Díaz returns with 3-run blast to power HR-happy Rays to series win
ST. PETERSBURG -- After sitting out the last four games due to tightness in his left groin, Yandy Díaz returned to the Rays' lineup Saturday afternoon and picked up right where he left off: performing like arguably the best hitter in the Majors so far this season.
Díaz continued his scorching-hot start with a three-hit day and a three-run homer, one of Tampa Bay’s three home runs in an 8-4 win over Milwaukee at Tropicana Field. The victory improved the Rays’ record to 34-13 overall and 21-3 at home, making them one of two teams (alongside the 1978 Red Sox) in the Modern Era to win 21 of their first 24 home games to begin a season.
The biggest blow of the day was Díaz’s blast to center field off Brewers left-hander Eric Lauer in the second inning, his team-leading 11th homer of the season.
“Nice to have him back in the lineup,” Rays manager Kevin Cash said, smiling. “He can do some pretty good things.”
Seven weeks into the season, Tampa Bay’s leadoff hitter has done a lot of good things.
Díaz leads the American League in batting average (.333) and on-base percentage (.436) and paces the Majors in OPS (1.054), just ahead of Ronald Acuña Jr. and Aaron Judge. He’s scored 34 runs and driven in 27, and he’s recorded nearly as many walks (23) as strikeouts (25).
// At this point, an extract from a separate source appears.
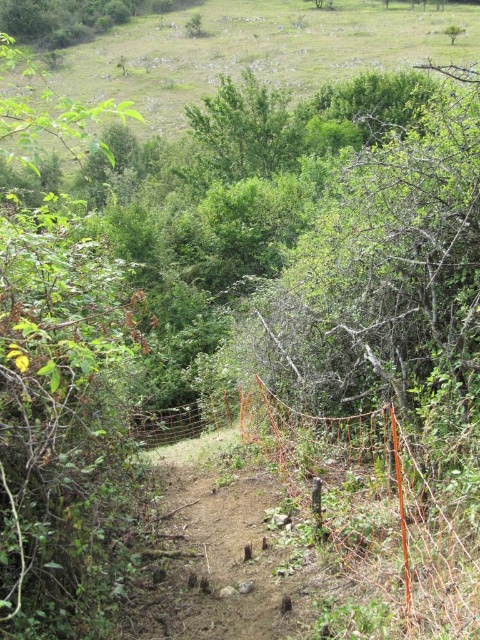 You are standing at the highest point of the valley and want to walk to the point that is closer to you. Which point should you head towards, point (x=369, y=548) or point (x=204, y=420)?

You should head towards point (x=369, y=548) because it is closer to the viewer than point (x=204, y=420).

You are standing at the center of the dirt path looking towards the valley. Where is the orange wire mesh at center located in relation to your position?

The orange wire mesh at center is located at the point with coordinates 0.798 in the x direction and 0.794 in the y direction relative to your position at the center of the dirt path.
“He's such a rock for us,” said Rays starter Zach Eflin, who held the Brewers to three runs while striking out eight over seven efficient, walk-free innings. “To see Yandy Díaz come up as the first hitter an opponent team faces is incredible. … He's everything you want in a leadoff hitter.”
For years, every assessment of Díaz focused as much on what he wasn’t as what he was. Analysts raved about the corner infielder’s disciplined approach and bat-to-ball ability but always wondered why such a muscular man hit for so little power. What would it take for Díaz to turn his hard ground balls into home runs?
This year, he has left little room for criticism.
He’s still hitting for average and getting on base. And the power has come along, too, thanks to the modified approach at the plate he displayed against Lauer in the second inning Saturday.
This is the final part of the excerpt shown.